Needed from the data below: all lines that contain the word "chat".

Given data START

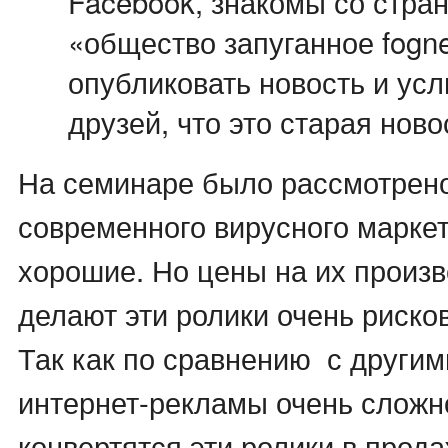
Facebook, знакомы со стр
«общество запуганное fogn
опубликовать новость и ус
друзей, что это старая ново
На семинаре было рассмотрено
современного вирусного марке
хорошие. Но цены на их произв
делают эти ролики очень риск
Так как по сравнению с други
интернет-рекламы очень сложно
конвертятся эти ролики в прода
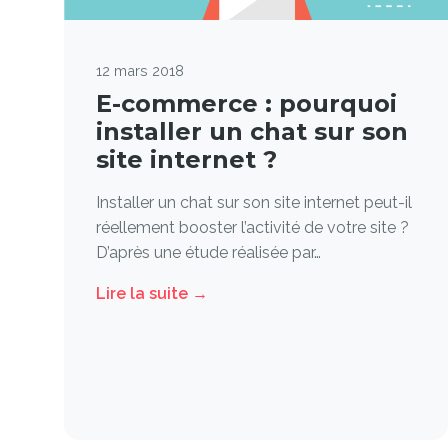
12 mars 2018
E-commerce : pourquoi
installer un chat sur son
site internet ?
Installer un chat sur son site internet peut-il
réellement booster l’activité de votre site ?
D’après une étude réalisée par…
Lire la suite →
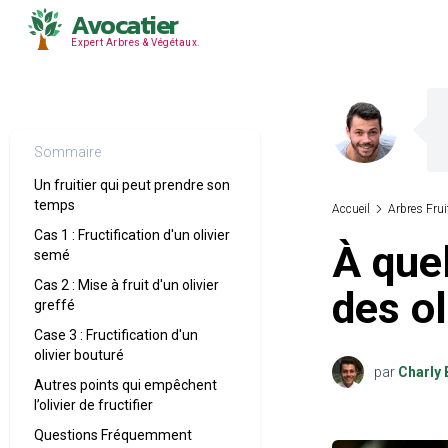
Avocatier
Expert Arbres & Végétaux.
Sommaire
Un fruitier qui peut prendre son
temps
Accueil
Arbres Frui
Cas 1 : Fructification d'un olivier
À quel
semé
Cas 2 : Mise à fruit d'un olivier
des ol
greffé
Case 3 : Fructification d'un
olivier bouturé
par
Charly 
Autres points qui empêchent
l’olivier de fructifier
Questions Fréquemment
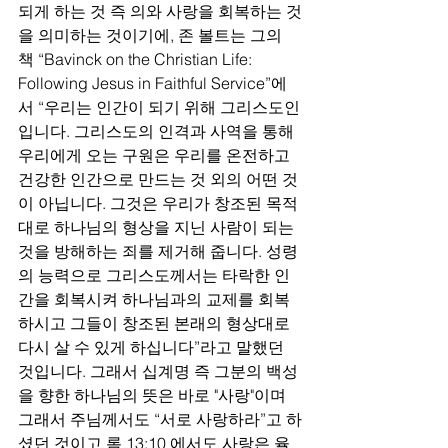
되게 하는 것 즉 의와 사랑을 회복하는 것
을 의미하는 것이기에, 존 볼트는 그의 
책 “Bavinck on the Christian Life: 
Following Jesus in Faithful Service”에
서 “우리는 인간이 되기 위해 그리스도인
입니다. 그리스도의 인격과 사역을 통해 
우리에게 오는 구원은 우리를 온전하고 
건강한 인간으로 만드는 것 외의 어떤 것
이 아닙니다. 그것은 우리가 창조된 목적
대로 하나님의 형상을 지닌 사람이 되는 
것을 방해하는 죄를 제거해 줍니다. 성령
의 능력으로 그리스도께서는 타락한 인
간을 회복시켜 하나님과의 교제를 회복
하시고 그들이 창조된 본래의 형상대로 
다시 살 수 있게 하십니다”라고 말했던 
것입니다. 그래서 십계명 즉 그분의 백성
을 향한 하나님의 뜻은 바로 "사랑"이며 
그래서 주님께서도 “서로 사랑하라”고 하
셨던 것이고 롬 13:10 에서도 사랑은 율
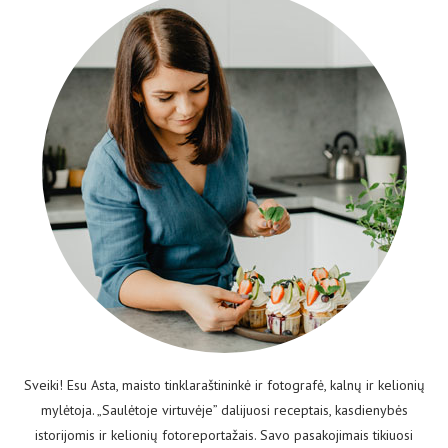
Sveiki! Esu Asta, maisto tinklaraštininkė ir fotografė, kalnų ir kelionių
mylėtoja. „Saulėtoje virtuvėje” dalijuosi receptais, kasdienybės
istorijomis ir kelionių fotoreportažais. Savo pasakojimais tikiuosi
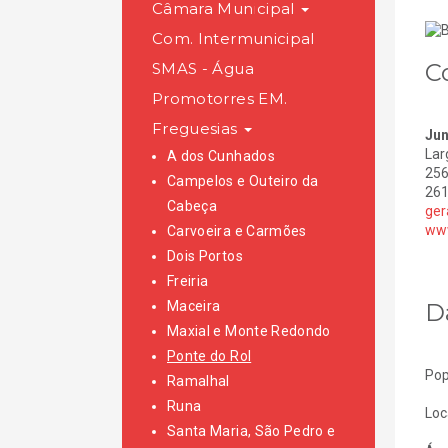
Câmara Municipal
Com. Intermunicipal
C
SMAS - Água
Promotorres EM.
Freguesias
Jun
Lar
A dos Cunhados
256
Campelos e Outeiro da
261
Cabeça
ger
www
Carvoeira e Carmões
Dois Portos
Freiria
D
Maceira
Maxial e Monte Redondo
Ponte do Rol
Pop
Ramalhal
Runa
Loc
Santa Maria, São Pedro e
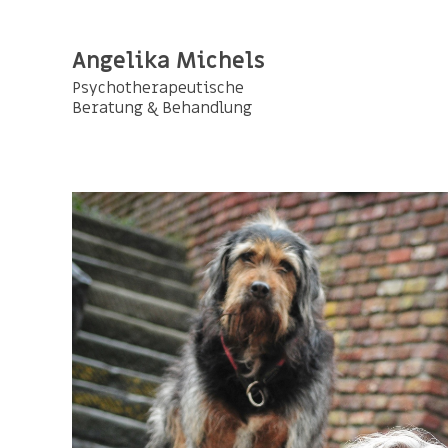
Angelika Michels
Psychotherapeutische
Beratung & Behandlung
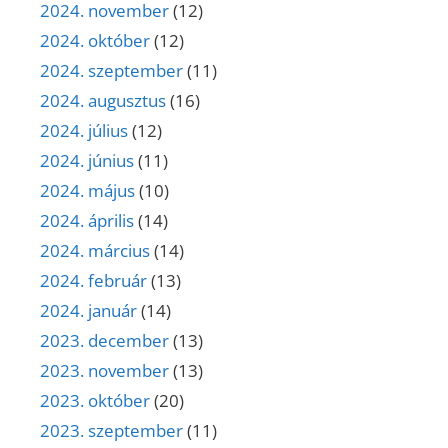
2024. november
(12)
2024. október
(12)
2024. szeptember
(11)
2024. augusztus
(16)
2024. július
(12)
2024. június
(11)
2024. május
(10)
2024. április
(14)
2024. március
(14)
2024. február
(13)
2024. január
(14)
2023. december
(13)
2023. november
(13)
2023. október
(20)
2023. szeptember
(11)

Given data END

> [Written response]:
installer un chat sur son
Installer un chat sur son site internet peut-il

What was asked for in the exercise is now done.